Em 1989, no último andar do pavilhão da Bienal de São Paulo, sem climatização e abafado por conta de um forte sol do verão, Nuno Ramos viu algumas de suas pinturas derreterem. Tratava-se de um conjunto de obras feitas a partir de uma mistura pouco convencional, pela qual o artista logo tornou-se conhecido: uma miscelânia alucinada de tinta à óleo, parafina, vaselina, óleo de linhaça, arame, pedaços de tecido, metais amassados, borrachas, algodão e outros componentes difíceis de identificar.
Desde então, com certas variações, o artista passou a “refazer” periodicamente esses “quadros perdidos”, de algum modo retornando - eis uma hipótese a ser pensada - não só às obras que apresentou na Bienal, quanto à própria cena de sua desintegração; seu “pântano de origem”. É como se tal falha logística, espécie de trauma na linguagem, acentuada ainda por uma hostilidade climática, tivesse aberto não só uma perspectiva de leitura dessas obras, potencializando seu procedimento, mas também instaurado uma nova forma de fazer. Afinal, desde então, sua produção esteve interessada em desafiar a capacidade de convivência e resistência dos materiais mais diversos, tornando a superfície da pintura uma espécie de carne viva, destinada a sustentar um mal-estar que suspende pretensas conciliações. Derreter, portanto, era uma maneira de realizar uma fantasia que já estava contida na obra: a de moldar um mundo ao seu modo.

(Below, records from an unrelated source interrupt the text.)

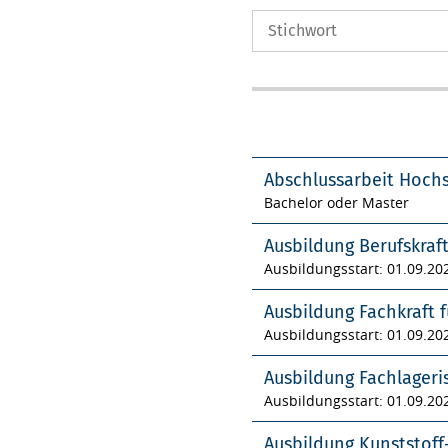
Abschlussarbeit Hoch
Bachelor oder Master
Ausbildung Berufskraf
Ausbildungsstart: 01.09.20
Ausbildung Fachkraft f
Ausbildungsstart: 01.09.20
Ausbildung Fachlageri
Ausbildungsstart: 01.09.20
Ausbildung Kunststof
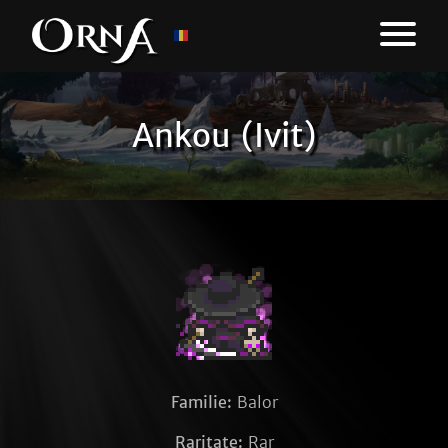
Ankou (Ivit)
Familie:
Balor
Raritate:
Rar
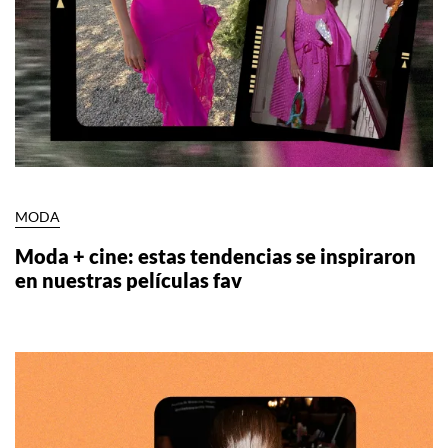
MODA
Moda + cine: estas tendencias se inspiraron
en nuestras películas fav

Ainda nos anos 1990, ele acrescentaria novos materiais nessa superfície pegajosa: espelho, vidro, folhas metálicas, canos de aço e chapas de latão que fariam a pintura se projetar para fora ainda mais acintosamente. Os quadros crescem não para os lados ou para cima, mas para a frente, na direção de quem olha, em tom não menos ameaçador. Seguir avolumando tais obras era assumir, com total desembaraço, sua vocação monstruosa.
Como afirmou numa conversa este ano em seu ateliê, em tom de blague, Nuno Ramos se sente alimentando um monstro durante a produção dessas pinturas. E ao definir “o lentíssimo Frankenstein” em um de seus ensaios, argumenta que sua forma consistia em “juntar pedaços mortos num todo vivo”. Ou seja, como na sua própria pintura – criatura pesada e histriônica. De predisposição magnética e intensidade condensada, a obra nos leva a imaginar que seria capaz de atrair ainda uma infinidade de outros destroços, restos de um mundo em decomposição, incapaz de distinguir espaço e forma ou constituir imagem.

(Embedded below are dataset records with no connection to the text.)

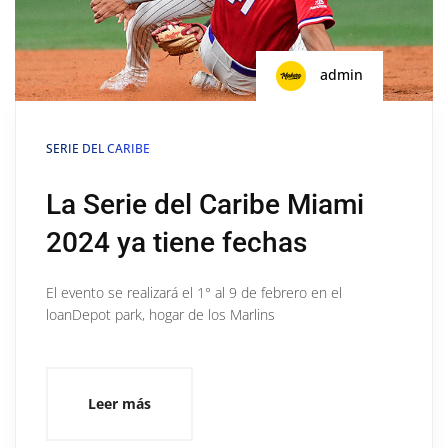
admin
SERIE DEL CARIBE
La Serie del Caribe Miami
2024 ya tiene fechas
El evento se realizará el 1° al 9 de febrero en el
loanDepot park, hogar de los Marlins
Leer más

Se ao longo dos anos o artista desafiou a capacidade que teriam esses materiais empilhados (esses “quadros”) de se sustentarem na estrutura superficial e retangular da tela é porque seguiu atraído por certa dimensão catastrófica da experiência artística, bem como por regiões limítrofes de desintegração formal. “Esse momento do ‘quase’ é o que eu gosto. Se eu pudesse fixar um momento, eu fixava isso. Essa hora de transição. Eu não gosto quando cai, mas eu realmente não gosto quando fica”, declarou em outra entrevista.
Estas novas obras, no entanto, além de não mais derreterem e de apresentarem uma paleta mais histérica, já distante do baixo contraste tonal dos anos 1980, passaram a receber títulos que em geral fazem referências a outros discursos e objetos culturais, como é do gosto do artista: “Uns”, “O sol não adivinha”, “La noche oscura”, “Los pasos perdidos”, entre outros. Como ocorre com as formas, as cores e os materiais no território do quadro, os títulos não têm necessariamente relação entre si, e são como fragmentos que se justapõem e se aglutinam na superfície da tela; um modo de expandir não apenas o “vocabulário” das obras como, sobretudo, o seu próprio volume.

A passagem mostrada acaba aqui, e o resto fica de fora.